## [Your goal]
Starting at the first line of the material below, retype each line exactly until you reach the line with "fabriqué en France", which is also included; pictures stay out.

══ Dataset excerpts

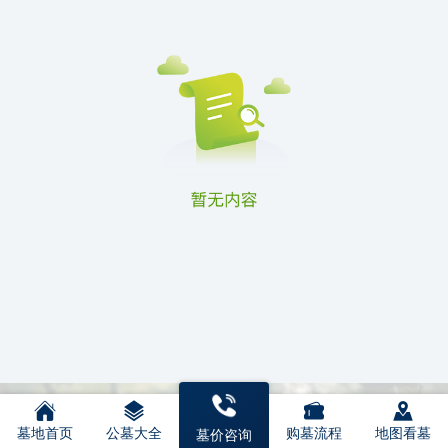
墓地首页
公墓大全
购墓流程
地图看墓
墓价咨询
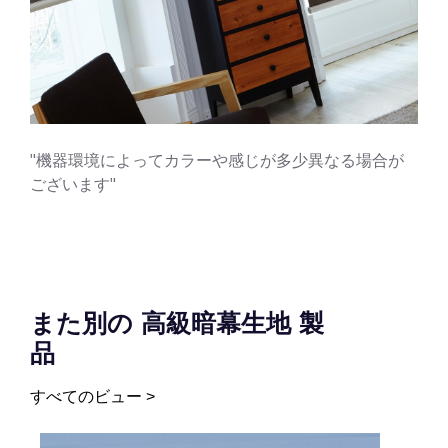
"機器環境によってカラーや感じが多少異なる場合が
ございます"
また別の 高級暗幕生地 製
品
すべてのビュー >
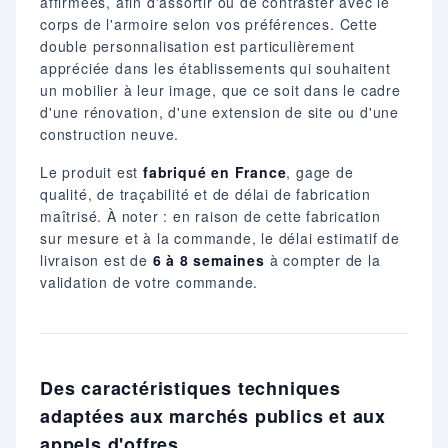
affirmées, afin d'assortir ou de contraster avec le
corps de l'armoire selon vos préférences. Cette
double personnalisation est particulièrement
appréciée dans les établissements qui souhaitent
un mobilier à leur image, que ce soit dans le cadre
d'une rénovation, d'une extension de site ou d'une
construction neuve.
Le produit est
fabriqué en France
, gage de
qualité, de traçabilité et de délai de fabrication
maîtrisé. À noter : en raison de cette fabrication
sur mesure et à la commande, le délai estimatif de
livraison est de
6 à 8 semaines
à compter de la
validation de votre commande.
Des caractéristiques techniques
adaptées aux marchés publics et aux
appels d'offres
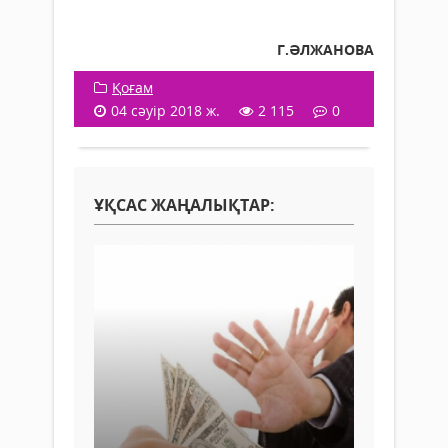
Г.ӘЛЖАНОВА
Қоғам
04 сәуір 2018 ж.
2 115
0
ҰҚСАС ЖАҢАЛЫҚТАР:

════

## [Solution for this exercise]
墓地首页
公墓大全
购墓流程
地图看墓
墓价咨询
"機器環境によってカラーや感じが多少異なる場合が
ございます"
また別の 高級暗幕生地 製
品
すべてのビュー >
affirmées, afin d'assortir ou de contraster avec le
corps de l'armoire selon vos préférences. Cette
double personnalisation est particulièrement
appréciée dans les établissements qui souhaitent
un mobilier à leur image, que ce soit dans le cadre
d'une rénovation, d'une extension de site ou d'une
construction neuve.
Le produit est
fabriqué en France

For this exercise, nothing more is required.